Por tanto había que impedir que ese plan se consolidara. Joaquín Villalobos comenzó entonces a improvisar un plan de acción inmediata: en principio, la respuesta al golpe no debía darla en forma directa el ERP con acciones propiamente militares; resultaría políticamente más efectivo que su frente político de masas, las Ligas Populares, con el discreto apoyo de algunos comandos guerrilleros realizara alzamientos en los barrios de San Salvador en que tuvieran mayor presencia.

Y diciendo y haciendo, se desplazó hacia la Universidad Nacional, que en aquél momento funcionaba como una especie de cuartel general de la izquierda armada. Y ahí, junto a otros jefes militares del ERP, Jorge Meléndez y Alejandro Montenegro, puso su puesto de mando. 

Como a las seis de la tarde comenzaron a escucharse las primeras balaceras en las barriadas (Mejicanos, Cuscatancingo, San Ramón, Soyapango), reportándose el asedio o ya el asalto a varios puestos policiales. Y pese a que los golpistas, en su primera aparición pública, apenas unas horas antes, proclamaron el cese de la represión gubernamental, la guardia y la policía utilizaron incluso tanquetas artilladas contra los alzamientos populares. 

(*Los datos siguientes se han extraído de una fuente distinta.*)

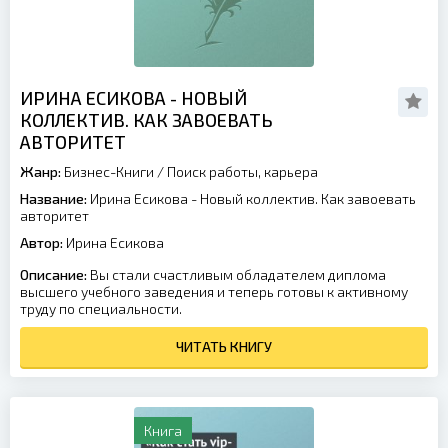
ИРИНА ЕСИКОВА - НОВЫЙ
КОЛЛЕКТИВ. КАК ЗАВОЕВАТЬ
АВТОРИТЕТ
Жанр:
Бизнес-Книги
/
Поиск работы, карьера
Название:
Ирина Есикова - Новый коллектив. Как завоевать
авторитет
Автор:
Ирина Есикова
Описание:
Вы стали счастливым обладателем диплома
высшего учебного заведения и теперь готовы к активному
труду по специальности.
ЧИТАТЬ КНИГУ
Книга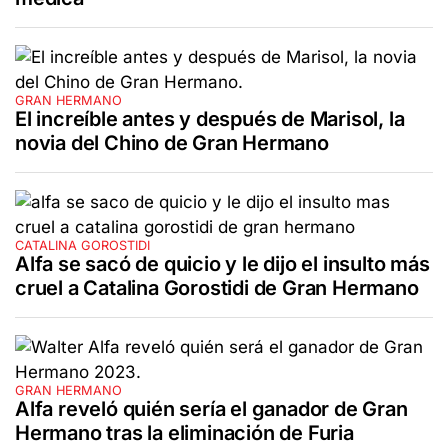
GRAN HERMANO
El increíble antes y después de Marisol, la
novia del Chino de Gran Hermano
CATALINA GOROSTIDI
Alfa se sacó de quicio y le dijo el insulto más
cruel a Catalina Gorostidi de Gran Hermano
GRAN HERMANO
Alfa reveló quién sería el ganador de Gran
Hermano tras la eliminación de Furia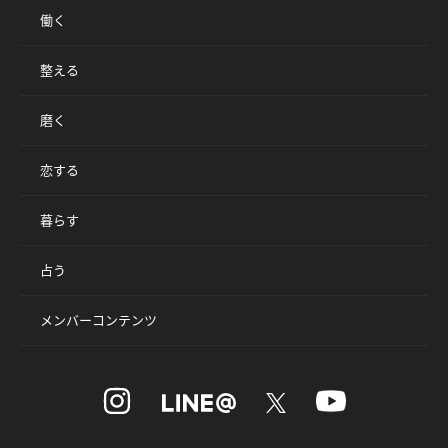
働く
整える
磨く
恋する
暮らす
占う
メンバーコンテンツ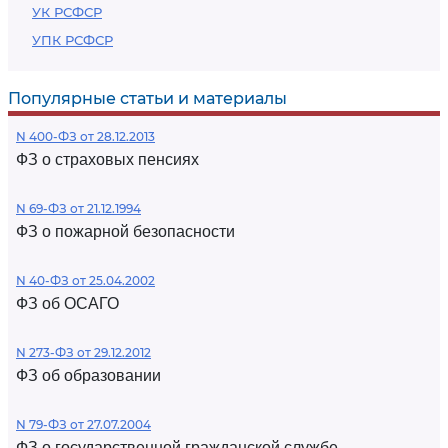
УК РСФСР
УПК РСФСР
Популярные статьи и материалы
N 400-ФЗ от 28.12.2013
ФЗ о страховых пенсиях
N 69-ФЗ от 21.12.1994
ФЗ о пожарной безопасности
N 40-ФЗ от 25.04.2002
ФЗ об ОСАГО
N 273-ФЗ от 29.12.2012
ФЗ об образовании
N 79-ФЗ от 27.07.2004
ФЗ о государственной гражданской службе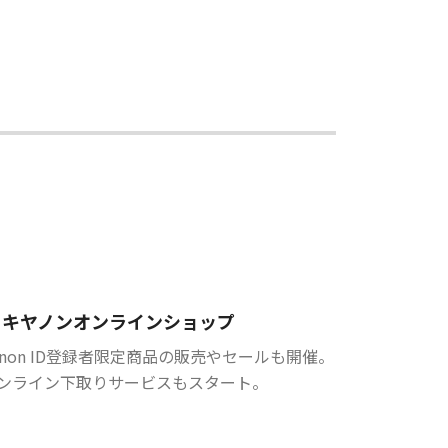
キヤノンオンラインショップ
anon ID登録者限定商品の販売やセールも開催。
ンライン下取りサービスもスタート。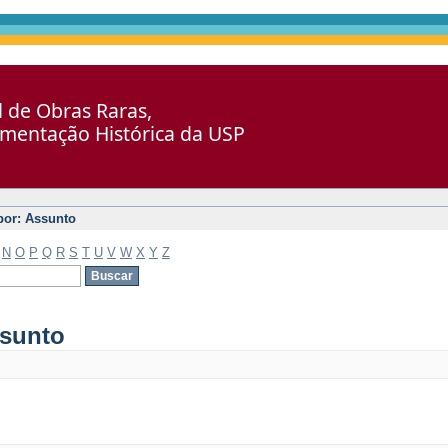
al de Obras Raras,
umentação Histórica da USP
 por: Assunto
N
O
P
Q
R
S
T
U
V
W
X
Y
Z
ssunto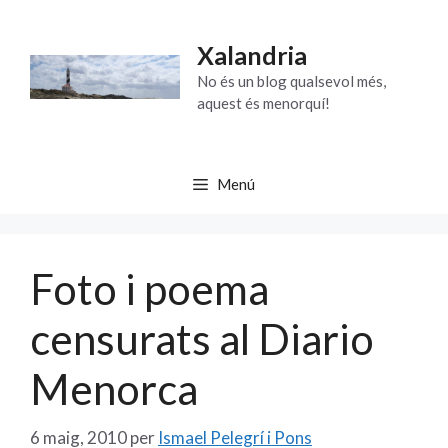
Vés
al
Xalandria
contingut
No és un blog qualsevol més,
aquest és menorquí!
Menú
Foto i poema
censurats al Diario
Menorca
6 maig, 2010
per
Ismael Pelegrí i Pons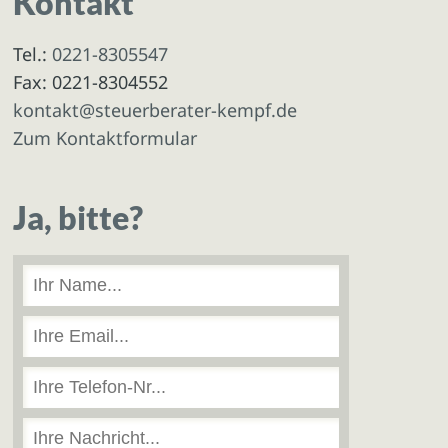
Kontakt
Tel.:
0221-8305547
Fax: 0221-8304552
kontakt@steuerberater-kempf.de
Zum Kontaktformular
Ja, bitte?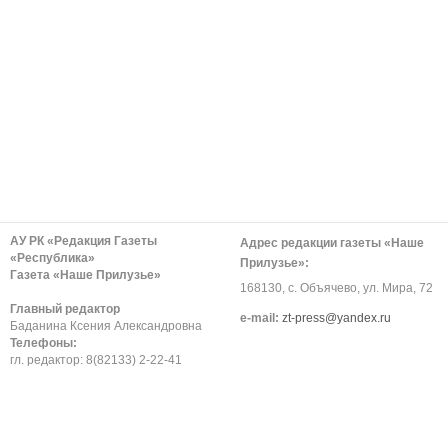
АУ РК «Редакция Газеты
Адрес редакции газеты «Наше
«Республика»
Прилузье»:
Газета «Наше Прилузье»
168130, с. Объячево, ул. Мира, 72
Главный редактор
е-mail:
zt-press@yandex.ru
Баданина Ксения Александровна
Телефоны:
гл. редактор: 8(82133) 2-22-41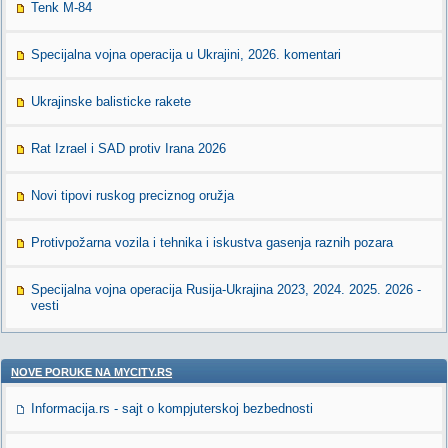
Tenk M-84
Specijalna vojna operacija u Ukrajini, 2026. komentari
Ukrajinske balisticke rakete
Rat Izrael i SAD protiv Irana 2026
Novi tipovi ruskog preciznog oružja
Protivpožarna vozila i tehnika i iskustva gasenja raznih pozara
Specijalna vojna operacija Rusija-Ukrajina 2023, 2024. 2025. 2026 -
vesti
NOVE PORUKE NA MYCITY.RS
Informacija.rs - sajt o kompjuterskoj bezbednosti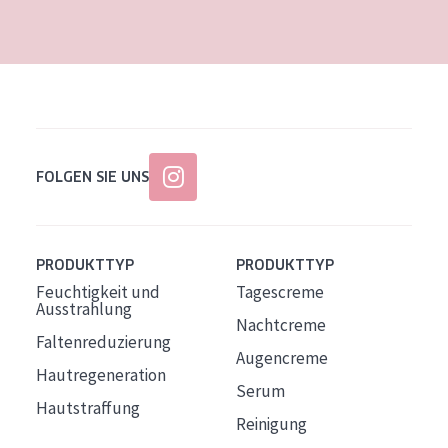
Alter: 35 to 55
Reife Haut
FOLGEN SIE UNS
PRODUKTTYP
PRODUKTTYP
Feuchtigkeit und
Tagescreme
Ausstrahlung
Nachtcreme
Faltenreduzierung
Augencreme
Hautregeneration
Serum
Hautstraffung
Reinigung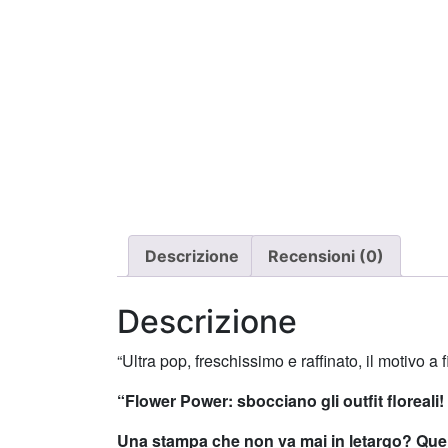
Descrizione
Recensioni (0)
Descrizione
“Ultra pop, freschissimo e raffinato, il motivo 
“Flower Power: sbocciano gli outfit floreali!
Una stampa che non va mai in letargo? Quella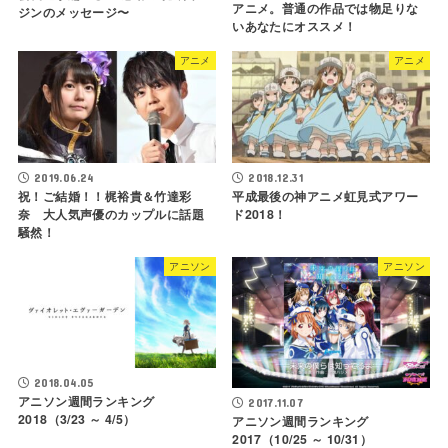
アニメ。普通の作品では物足りな
ジンのメッセージ〜
いあなたにオススメ！
アニメ
アニメ
2019.06.24
2018.12.31
祝！ご結婚！！梶裕貴＆竹達彩
平成最後の神アニメ虹見式アワー
奈 大人気声優のカップルに話題
ド2018！
騒然！
アニソン
アニソン
2018.04.05
アニソン週間ランキング
2017.11.07
2018（3/23 ～ 4/5）
アニソン週間ランキング
2017（10/25 ～ 10/31）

A eso de las 10 de la mañana del día siguiente, mientras los combates aún persistían, en la universidad tuvo lugar una inusual conferencia de prensa. Rompiendo la tradición insurgentes de cubrirse el rostro parcial o totalmente con un pañuelo o una capucha, el comandante René Cruz, seudónimo de guerra que por entonces utilizaba Joaquín Villalobos, dio su versión de los hechos y respondió las preguntas de un buen número de periodistas nacionales y extranjeros. 

En el salón de la conferencia había muchas armas y guerrilleros que entraban y salían presurosos. También había varios heridos de bala que estaban siendo atendidos de emergencia. “Ustedes mismos han visto la respuesta popular al golpe, han visto la represión brutal que los golpistas han desatado en los barrios y han visto a estos heridos, y yo les pregunto a ustedes, ¿qué es lo que ha cambiado con el golpe?”, dijo Villalobos a los periodistas. Era el mensaje que quería enviar: “Aquí no ha cambiado absolutamente nada. El poder continúa en manos de los militares fascistas”. 

El otro mensaje era más sutil y estaba implícito: doy la cara porque no soy un forajido ni un terrorista, soy un luchador social obligado por ahora a usar las armas en una lucha legítima contra una dictadura militar. Años después, Villalobos me explicaría este punto: “Alguien que cree que efectivamente puede tomar el poder y convertirse en estadista no puede andar jugando irresponsablemente al justiciero enmascarado y con el pecho cruzado de cananas más decorativas y solo útiles para la foto”.   

Pero volviendo a aquél momento, de pronto se escuchó una balacera, cada vez más nutrida, en las cercanías de la universidad. La policía había chocado con los equipos de seguridad periférica del puesto de mando guerrillero. Joaquín Villalobos ordenó entonces la evacuación de los heridos y la retirada general. Él y su escolta salieron a la calle por el lado de la facultad de derecho, requisaron una camioneta de la Cigarrería Morazán que iba pasando por el lugar y se fueron a toda velocidad.

En los días posteriores, tantos las guerrillas como sus frentes políticos de masas multiplicaron de manera casi febril sus actividades, convirtiendo las ciudades en cada vez más abiertos campos de batalla. Efectivamente, ese despliegue de la acción revolucionaria cumplió el objetivo de deslegitimar el golpe de Estado ante la evidencia de la continuidad de la represión por parte de la guardia y la policía, pero al mismo tiempo puso en crisis terminal la presencia de los demócratas y de los jóvenes militares progresistas en el nuevo gobierno, facilitando de ese modo la toma de control por parte de los viejos generales y coroneles más derechistas.